My parents used to take me to drive in movies, stuff like The Exorcist, The Shining, Animal House, they’d tell me to duck down and go to sleep but I’d be watching from the back. We also had HBO in the early days of cable, so I’d sneak downstairs at night and watch R-rated movies like ‘Escape from New York’, The Thing, Mad Max, Road Warrior. I thought they were the coolest movies in the world, I loved them.
At an early age, I realized movies were fantasy and make believe, so I got into stuff like comic books, Dungeons & Dragons and other role playing games. We had this group of friends that would go straight home from school every day and play until dinner. Then on weekends we’d check out a room in the library and play from opening until close.
Coming out of high school, I thought I’d be a novelist or a short story writer.
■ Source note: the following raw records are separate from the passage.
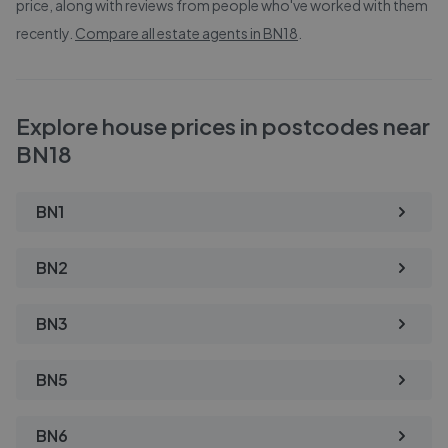
price, along with reviews from people who've worked with them
recently.
Compare all estate agents in
BN18
.
Explore house prices in postcodes near
BN18
BN1
BN2
BN3
BN5
BN6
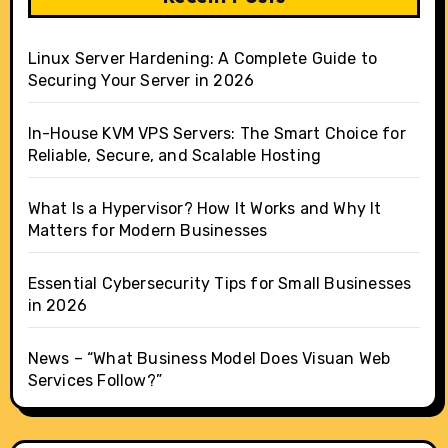
Linux Server Hardening: A Complete Guide to
Securing Your Server in 2026
In-House KVM VPS Servers: The Smart Choice for
Reliable, Secure, and Scalable Hosting
What Is a Hypervisor? How It Works and Why It
Matters for Modern Businesses
Essential Cybersecurity Tips for Small Businesses
in 2026
News – “What Business Model Does Visuan Web
Services Follow?”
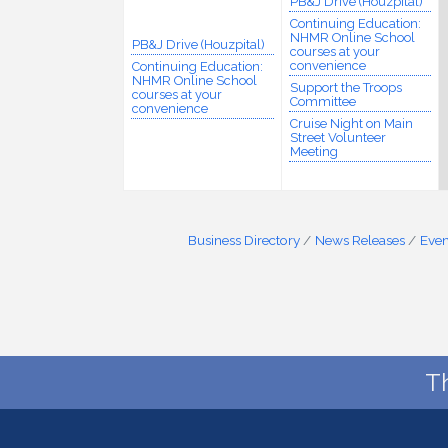
PB&J Drive (Houzpital)
Continuing Education:
NHMR Online School
PB&J Drive (Houzpital)
courses at your
convenience
Continuing Education:
NHMR Online School
Support the Troops
courses at your
Committee
convenience
Cruise Night on Main
Street Volunteer
Meeting
Business Directory
News Releases
Even
T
I was always kind of a black sheep in Wyoming where I grew up. I was politically more liberal, not interested in working at the ranch, not interested in doing labor. I was just more into artistic stuff. It wasn’t until I studied theater at the University of Wyoming that I started to take it seriously. Theater was always something I did on the side to get over my shyness. I think the first time I felt truly independent was when I left Wyoming and joined a theater company in Orlando, Florida. I stayed in Orlando for 5 years and then a girl I was dating moved to Austin, so I moved there. I fell in love with with city. There’s this air in Austin – all the music brings with it a lot of artists, there’s kind of a want or need for quirky stuff and offbeat theater goes over really well there.
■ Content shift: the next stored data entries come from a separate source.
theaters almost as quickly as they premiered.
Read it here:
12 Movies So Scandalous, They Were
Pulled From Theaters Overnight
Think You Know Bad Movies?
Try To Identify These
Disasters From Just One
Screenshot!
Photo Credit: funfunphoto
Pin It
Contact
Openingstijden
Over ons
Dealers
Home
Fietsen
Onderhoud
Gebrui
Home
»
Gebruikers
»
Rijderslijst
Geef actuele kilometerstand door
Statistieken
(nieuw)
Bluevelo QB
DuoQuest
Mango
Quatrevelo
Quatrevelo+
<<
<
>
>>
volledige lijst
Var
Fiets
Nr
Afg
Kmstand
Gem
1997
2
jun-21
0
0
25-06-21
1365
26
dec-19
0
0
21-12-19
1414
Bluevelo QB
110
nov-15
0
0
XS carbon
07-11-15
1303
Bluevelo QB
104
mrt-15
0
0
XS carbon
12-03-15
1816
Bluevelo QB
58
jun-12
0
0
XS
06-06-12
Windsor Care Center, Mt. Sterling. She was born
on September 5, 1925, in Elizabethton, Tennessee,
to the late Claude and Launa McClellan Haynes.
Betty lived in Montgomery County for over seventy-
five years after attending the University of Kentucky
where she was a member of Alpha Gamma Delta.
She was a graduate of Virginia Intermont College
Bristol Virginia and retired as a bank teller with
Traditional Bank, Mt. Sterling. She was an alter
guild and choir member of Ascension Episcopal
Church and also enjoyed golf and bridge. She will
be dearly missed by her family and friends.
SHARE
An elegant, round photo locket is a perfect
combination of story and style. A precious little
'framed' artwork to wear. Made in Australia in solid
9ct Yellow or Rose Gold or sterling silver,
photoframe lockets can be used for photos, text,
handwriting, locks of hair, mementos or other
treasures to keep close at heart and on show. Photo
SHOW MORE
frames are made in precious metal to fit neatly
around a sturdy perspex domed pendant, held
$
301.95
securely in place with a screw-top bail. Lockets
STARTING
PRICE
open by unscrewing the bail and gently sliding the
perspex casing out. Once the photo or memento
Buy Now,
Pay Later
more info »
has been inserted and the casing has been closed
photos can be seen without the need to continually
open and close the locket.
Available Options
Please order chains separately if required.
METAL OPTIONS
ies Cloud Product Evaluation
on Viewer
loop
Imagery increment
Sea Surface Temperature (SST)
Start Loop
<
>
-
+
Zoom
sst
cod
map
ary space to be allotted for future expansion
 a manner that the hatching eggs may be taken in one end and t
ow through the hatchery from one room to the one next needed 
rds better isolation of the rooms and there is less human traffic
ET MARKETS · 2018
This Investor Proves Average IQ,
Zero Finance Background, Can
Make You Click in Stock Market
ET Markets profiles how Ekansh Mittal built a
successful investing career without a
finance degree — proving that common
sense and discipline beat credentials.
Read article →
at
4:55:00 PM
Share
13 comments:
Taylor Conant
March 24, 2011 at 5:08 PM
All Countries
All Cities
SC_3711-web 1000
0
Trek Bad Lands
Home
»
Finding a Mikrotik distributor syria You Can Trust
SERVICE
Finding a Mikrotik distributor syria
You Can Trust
When I started directing I realized pretty quickly that I had a knack for looking at a play in the big picture rather than through a single character. My role as a director is still performative though, I put on a mask of preparedness in a way. What I want is for actors to concentrate on themselves and on their characters; sometimes actors have the hardest time being vulnerable like that. It’s a comfort for them to know that someone is incharge, it just establishes trust right away.
I try to be as diplomatic about it as possible, but I always take control and leading actors in a certain direction. That’s the important thing about trust in rehearsals, it’s like a child trusting that someone who picks them up is going to hold them. If they trust me, they know I’m leading them in the right direction, and they’ll take more risks.
So far, I’ve been really lucky in Amsterdam, both the English language theaters have kept me busy. I directed Buried Cic‘Buried Child’ for the InPlayers last fall, and I just finished up ‘Pillowman’ at Orange Theatre Company. The amazing thing about the Inplayers and Orange Theater is that they just handed things over and let me do what I wanted, they trusted me.
I’ve been out of the United States for about a year now, and living in Amsterdam has made me wonder why I didn’t do this earlier. I wish I had taken the jump sooner. Living as an artist is about finding the discipline inside of yourself to do the things you want to do and trusting in that.
Right now, I’m working on developing a theater company and will probably start up acting classes this summer.